■ **EXERCISE DETAILS**
The answer should be the exact lines from the line containing "ательством ответственность." through the last line of the material below, with no pictures.

*** Opening of ENTRIES SHOWN ***

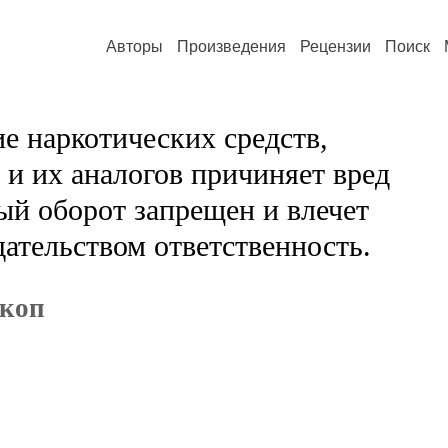
Авторы
Произведения
Рецензии
Поиск
е наркотических средств,
и их аналогов причиняет вред
ый оборот запрещен и влечет
ательством ответственность.
скоп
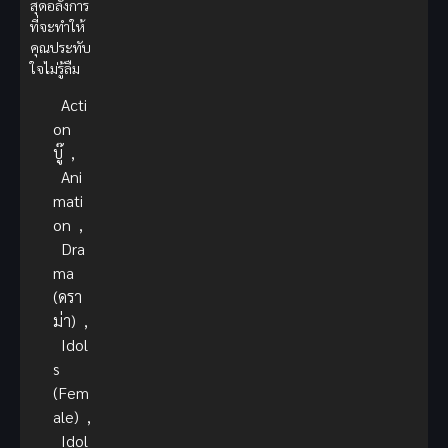
สุดอลังการ
ที่จะทำให้
คุณประทับ
ใจไม่รู้ลืม
Acti
on
บู๊
,
Ani
mati
on
,
Dra
ma
(ดรา
ม่า)
,
Idol
s
(Fem
ale)
,
Idol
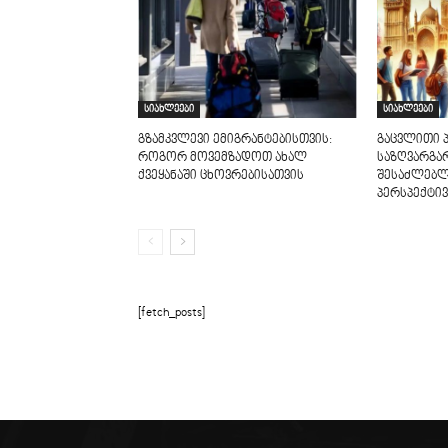
სიახლეები
სიახლეები
გზამკვლევი ემიგრანტებისთვის:
გაცვლითი 
როგორ მოვემზადოთ ახალ
საზღვარგა
ქვეყანაში ცხოვრებისათვის
შესაძლებლ
პერსპექტივ
[fetch_posts]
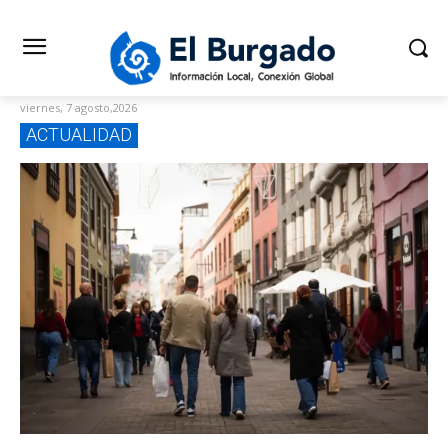
viernes, 7 agosto,2026
ACTUALIDAD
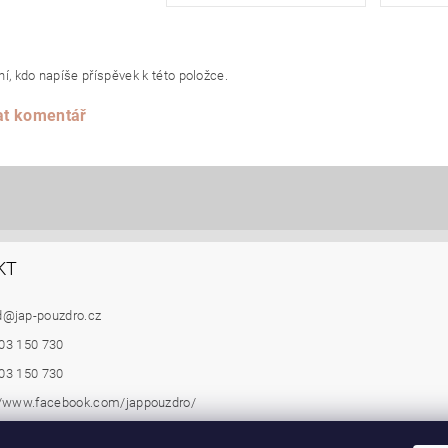
í, kdo napíše příspěvek k této položce.
at komentář
KT
d
@
jap-pouzdro.cz
03 150 730
03 150 730
//www.facebook.com/jappouzdro/
zdro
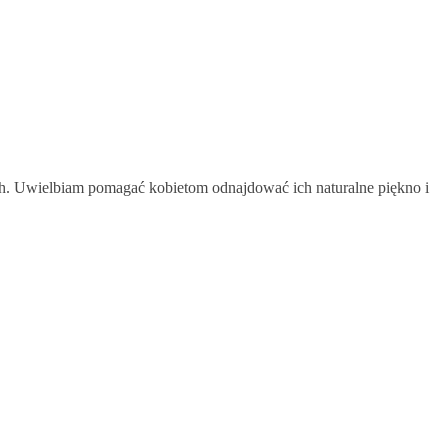
zach. Uwielbiam pomagać kobietom odnajdować ich naturalne piękno i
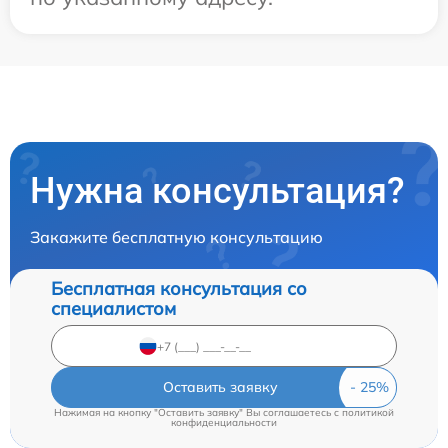
Нужна консультация?
Закажите бесплатную консультацию
Бесплатная консультация со
специалистом
Оставить заявку
Нажимая на кнопку "Оставить заявку" Вы соглашаетесь c
политикой
конфиденциальности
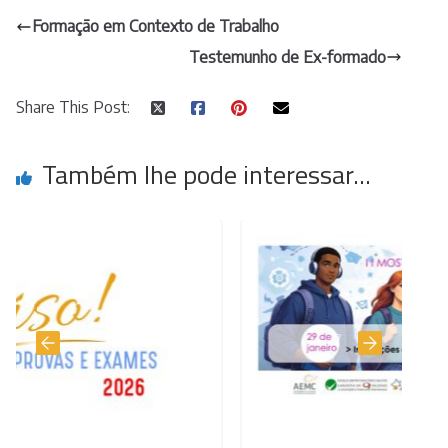
Formação em Contexto de Trabalho
Testemunho de Ex-formado
Share This Post:
Também lhe pode interessar...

*** Close of ENTRIES SHOWN ***

■ **SOLVED EXERCISE**
ательством ответственность.
скоп
สุดอลังการ
ที่จะทำให้
คุณประทับ
ใจไม่รู้ลืม
Acti
on
บู๊
,
Ani
mati
on
,
Dra
ma
(ดรา
ม่า)
,
Idol
s
(Fem
ale)
,
Idol
სიახლეები
სიახლეები
გზამკვლევი ემიგრანტებისთვის:
გაცვლითი 
როგორ მოვემზადოთ ახალ
საზღვარგა
ქვეყანაში ცხოვრებისათვის
შესაძლებლ
პერსპექტივ
[fetch_posts]
viernes, 7 agosto,2026
ACTUALIDAD
í, kdo napíše příspěvek k této položce.
at komentář
KT
d
@
jap-pouzdro.cz
03 150 730
03 150 730
//www.facebook.com/jappouzdro/
zdro
zach. Uwielbiam pomagać kobietom odnajdować ich naturalne piękno i
Нужна консультация?
Закажите бесплатную консультацию
Бесплатная консультация со
специалистом
Оставить заявку
Нажимая на кнопку "Оставить заявку" Вы соглашаетесь c
политикой
конфиденциальности
Formação em Contexto de Trabalho
Testemunho de Ex-formado
Share This Post:
Também lhe pode interessar...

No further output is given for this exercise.